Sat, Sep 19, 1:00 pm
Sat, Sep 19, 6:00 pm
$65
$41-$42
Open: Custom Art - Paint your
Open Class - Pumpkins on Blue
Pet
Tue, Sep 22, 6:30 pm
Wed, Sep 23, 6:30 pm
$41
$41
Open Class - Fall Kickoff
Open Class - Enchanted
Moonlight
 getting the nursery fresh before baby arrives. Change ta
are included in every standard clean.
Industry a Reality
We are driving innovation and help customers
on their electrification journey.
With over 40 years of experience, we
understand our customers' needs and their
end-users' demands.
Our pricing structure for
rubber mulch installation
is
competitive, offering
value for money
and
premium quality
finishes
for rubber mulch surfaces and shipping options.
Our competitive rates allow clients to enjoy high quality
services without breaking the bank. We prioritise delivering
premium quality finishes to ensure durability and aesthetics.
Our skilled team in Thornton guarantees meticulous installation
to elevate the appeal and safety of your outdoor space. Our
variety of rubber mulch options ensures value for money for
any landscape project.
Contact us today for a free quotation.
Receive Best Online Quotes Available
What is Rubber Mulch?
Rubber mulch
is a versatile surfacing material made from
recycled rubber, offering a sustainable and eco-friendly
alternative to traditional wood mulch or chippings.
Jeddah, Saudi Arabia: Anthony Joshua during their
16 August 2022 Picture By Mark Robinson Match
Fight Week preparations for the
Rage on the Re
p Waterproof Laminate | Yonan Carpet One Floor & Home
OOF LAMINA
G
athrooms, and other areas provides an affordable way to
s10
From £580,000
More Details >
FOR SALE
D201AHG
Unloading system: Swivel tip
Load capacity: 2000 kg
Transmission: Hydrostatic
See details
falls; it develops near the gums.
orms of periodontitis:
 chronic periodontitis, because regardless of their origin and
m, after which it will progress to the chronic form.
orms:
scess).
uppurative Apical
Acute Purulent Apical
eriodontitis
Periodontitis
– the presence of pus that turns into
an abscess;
---
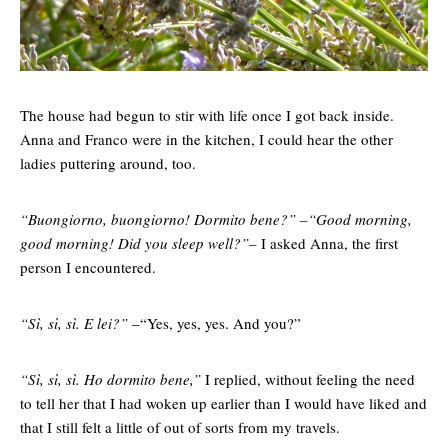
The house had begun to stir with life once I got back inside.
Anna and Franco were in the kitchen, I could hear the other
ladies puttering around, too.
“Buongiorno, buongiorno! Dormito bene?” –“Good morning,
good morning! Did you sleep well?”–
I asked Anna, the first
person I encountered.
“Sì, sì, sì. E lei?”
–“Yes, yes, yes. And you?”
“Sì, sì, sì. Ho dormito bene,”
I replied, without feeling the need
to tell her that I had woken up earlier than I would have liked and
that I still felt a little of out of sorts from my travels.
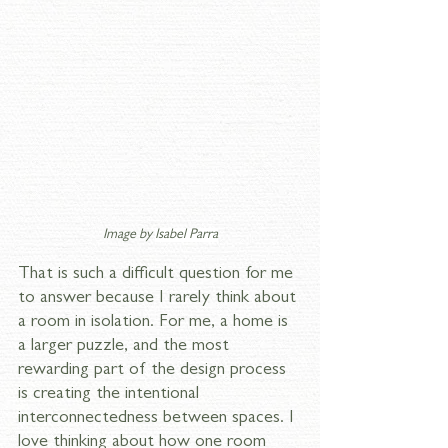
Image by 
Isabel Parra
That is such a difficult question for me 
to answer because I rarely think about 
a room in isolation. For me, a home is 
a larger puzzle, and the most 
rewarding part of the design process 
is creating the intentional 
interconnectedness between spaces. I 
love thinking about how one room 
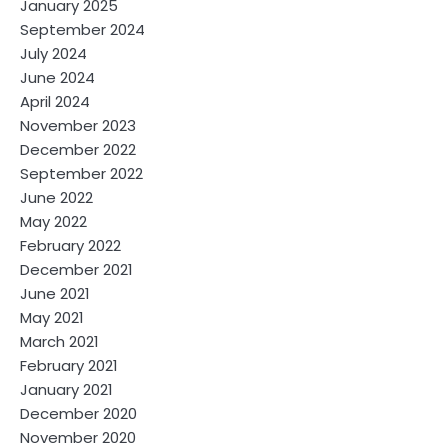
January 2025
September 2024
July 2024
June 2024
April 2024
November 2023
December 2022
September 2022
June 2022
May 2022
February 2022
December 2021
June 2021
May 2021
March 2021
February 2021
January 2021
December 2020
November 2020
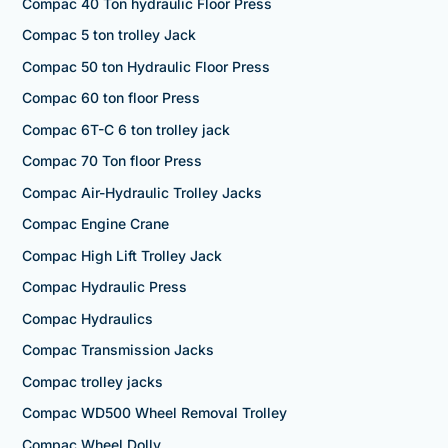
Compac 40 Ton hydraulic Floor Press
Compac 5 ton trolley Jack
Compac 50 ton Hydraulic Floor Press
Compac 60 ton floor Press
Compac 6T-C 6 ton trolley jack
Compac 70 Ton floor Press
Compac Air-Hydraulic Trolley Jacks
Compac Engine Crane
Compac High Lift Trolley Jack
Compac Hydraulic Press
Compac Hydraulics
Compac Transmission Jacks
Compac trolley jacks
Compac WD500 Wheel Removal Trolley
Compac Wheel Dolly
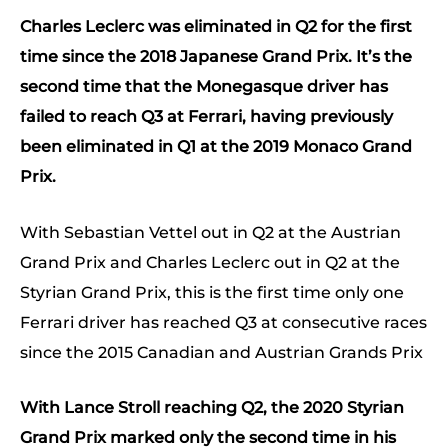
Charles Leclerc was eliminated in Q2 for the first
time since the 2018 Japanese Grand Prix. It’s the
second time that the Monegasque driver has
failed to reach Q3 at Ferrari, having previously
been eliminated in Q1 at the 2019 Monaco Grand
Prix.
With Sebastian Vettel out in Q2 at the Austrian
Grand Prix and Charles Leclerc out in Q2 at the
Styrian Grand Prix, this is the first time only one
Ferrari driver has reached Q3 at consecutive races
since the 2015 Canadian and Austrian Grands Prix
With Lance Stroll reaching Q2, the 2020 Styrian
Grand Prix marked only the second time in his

◆ **ABOUT THIS TASK**
Send back exactly the lines of the listing above starting at the one with "Sat, Sep 19, 1:00 pm" and ending at the one with "for rubber mulch", inclusive, and no others.

◆ **RESULT FOR THIS TASK**
Sat, Sep 19, 1:00 pm
Sat, Sep 19, 6:00 pm
$65
$41-$42
Open: Custom Art - Paint your
Open Class - Pumpkins on Blue
Pet
Tue, Sep 22, 6:30 pm
Wed, Sep 23, 6:30 pm
$41
$41
Open Class - Fall Kickoff
Open Class - Enchanted
Moonlight
 getting the nursery fresh before baby arrives. Change ta
are included in every standard clean.
Industry a Reality
We are driving innovation and help customers
on their electrification journey.
With over 40 years of experience, we
understand our customers' needs and their
end-users' demands.
Our pricing structure for
rubber mulch installation
is
competitive, offering
value for money
and
premium quality
finishes
for rubber mulch surfaces and shipping options.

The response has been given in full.